ACTION ITEM: Every entry below is to be returned unchanged. Images are not part of the copy.

INPUT FOR THIS TASK:
:::

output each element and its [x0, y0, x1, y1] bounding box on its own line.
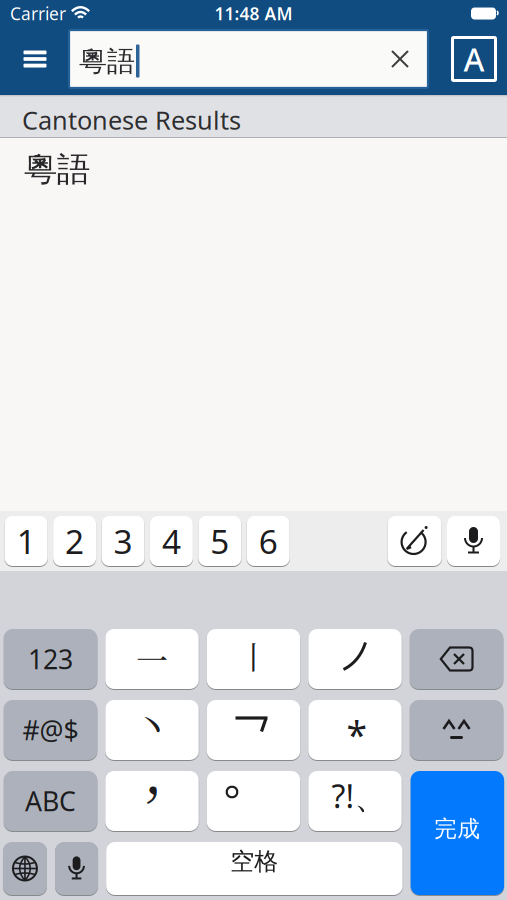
button[interactable]: 丿	[308, 629, 402, 689]
staticText: 一	[136, 636, 168, 682]
staticText: Cantonese Results	[22, 103, 241, 137]
button[interactable]: 6	[247, 516, 290, 566]
staticText: ,	[143, 723, 163, 811]
button[interactable]: Dictation	[447, 516, 500, 566]
button[interactable]: 粵語	[69, 30, 428, 88]
staticText: 1	[17, 519, 36, 563]
staticText: 2	[65, 519, 84, 563]
staticText: Carrier	[10, 2, 66, 25]
button[interactable]: 空格	[106, 842, 402, 895]
button[interactable]: Handwriting input	[388, 516, 442, 566]
button[interactable]: Dictation	[55, 842, 98, 895]
button[interactable]: ABC	[4, 771, 97, 831]
staticText: 丶	[132, 695, 172, 753]
staticText: 3	[114, 519, 132, 563]
button[interactable]: Kaomoji	[410, 700, 503, 760]
button[interactable]: 3	[102, 516, 144, 566]
staticText: 空格	[230, 847, 278, 876]
button[interactable]: 丶	[105, 700, 199, 760]
button[interactable]: *	[308, 700, 402, 760]
button[interactable]: 2	[53, 516, 96, 566]
button[interactable]: ,	[105, 771, 199, 831]
button[interactable]: 粵語	[0, 138, 507, 511]
button[interactable]: Switch to English search	[451, 36, 497, 82]
staticText: #@$	[22, 712, 78, 748]
staticText: A	[464, 38, 484, 80]
staticText: 丨	[238, 633, 270, 679]
staticText: 粵語	[79, 44, 135, 79]
staticText: ABC	[25, 783, 76, 819]
button[interactable]: 完成	[411, 771, 504, 895]
staticText: 6	[259, 519, 278, 563]
button[interactable]: 一	[105, 629, 199, 689]
button[interactable]: 乛	[207, 700, 300, 760]
staticText: *	[346, 710, 368, 759]
button[interactable]: 123	[4, 629, 97, 689]
button[interactable]: 4	[150, 516, 193, 566]
button[interactable]: 丨	[207, 629, 300, 689]
staticText: 5	[210, 519, 229, 563]
button[interactable]: Next keyboard	[3, 842, 47, 895]
staticText: 123	[28, 641, 73, 677]
button[interactable]: #@$	[4, 700, 97, 760]
button[interactable]: 5	[198, 516, 241, 566]
staticText: 4	[162, 519, 181, 563]
button[interactable]: ?!、	[308, 771, 402, 831]
button[interactable]: Clear search	[385, 44, 415, 74]
staticText: 粵語	[24, 149, 90, 190]
button[interactable]: 1	[5, 516, 48, 566]
button[interactable]: Delete	[410, 629, 503, 689]
staticText: ?!、	[332, 775, 386, 817]
button[interactable]: Menu	[12, 25, 58, 93]
button[interactable]: 。	[207, 771, 300, 831]
staticText: 完成	[434, 815, 480, 843]
staticText: 11:48 AM	[214, 2, 292, 25]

:::

TASK RESULT:
output each element and its [x0, y0, x1, y1] bounding box on its own line.
button[interactable]: 丿	[308, 629, 402, 689]
staticText: 一	[136, 636, 168, 682]
staticText: Cantonese Results	[22, 103, 241, 137]
button[interactable]: 6	[247, 516, 290, 566]
staticText: ,	[143, 723, 163, 811]
button[interactable]: Dictation	[447, 516, 500, 566]
button[interactable]: 粵語	[69, 30, 428, 88]
staticText: 1	[17, 519, 36, 563]
staticText: 2	[65, 519, 84, 563]
staticText: Carrier	[10, 2, 66, 25]
button[interactable]: 空格	[106, 842, 402, 895]
button[interactable]: Handwriting input	[388, 516, 442, 566]
button[interactable]: Dictation	[55, 842, 98, 895]
button[interactable]: ABC	[4, 771, 97, 831]
staticText: 丶	[132, 695, 172, 753]
staticText: 3	[114, 519, 132, 563]
button[interactable]: Kaomoji	[410, 700, 503, 760]
button[interactable]: 3	[102, 516, 144, 566]
staticText: 空格	[230, 847, 278, 876]
button[interactable]: 丶	[105, 700, 199, 760]
button[interactable]: *	[308, 700, 402, 760]
button[interactable]: 2	[53, 516, 96, 566]
button[interactable]: ,	[105, 771, 199, 831]
button[interactable]: 粵語	[0, 138, 507, 511]
button[interactable]: Switch to English search	[451, 36, 497, 82]
staticText: #@$	[22, 712, 78, 748]
staticText: A	[464, 38, 484, 80]
staticText: 丨	[238, 633, 270, 679]
staticText: 粵語	[79, 44, 135, 79]
staticText: ABC	[25, 783, 76, 819]
button[interactable]: 完成	[411, 771, 504, 895]
staticText: 6	[259, 519, 278, 563]
button[interactable]: 一	[105, 629, 199, 689]
button[interactable]: 乛	[207, 700, 300, 760]
staticText: *	[346, 710, 368, 759]
button[interactable]: 123	[4, 629, 97, 689]
button[interactable]: 4	[150, 516, 193, 566]
button[interactable]: 丨	[207, 629, 300, 689]
staticText: 5	[210, 519, 229, 563]
button[interactable]: Next keyboard	[3, 842, 47, 895]
staticText: 123	[28, 641, 73, 677]
button[interactable]: #@$	[4, 700, 97, 760]
button[interactable]: 5	[198, 516, 241, 566]
staticText: 4	[162, 519, 181, 563]
button[interactable]: ?!、	[308, 771, 402, 831]
button[interactable]: Clear search	[385, 44, 415, 74]
staticText: 粵語	[24, 149, 90, 190]
button[interactable]: 1	[5, 516, 48, 566]
button[interactable]: Delete	[410, 629, 503, 689]
staticText: ?!、	[332, 775, 386, 817]
button[interactable]: Menu	[12, 25, 58, 93]
button[interactable]: 。	[207, 771, 300, 831]
staticText: 完成	[434, 815, 480, 843]
staticText: 11:48 AM	[214, 2, 292, 25]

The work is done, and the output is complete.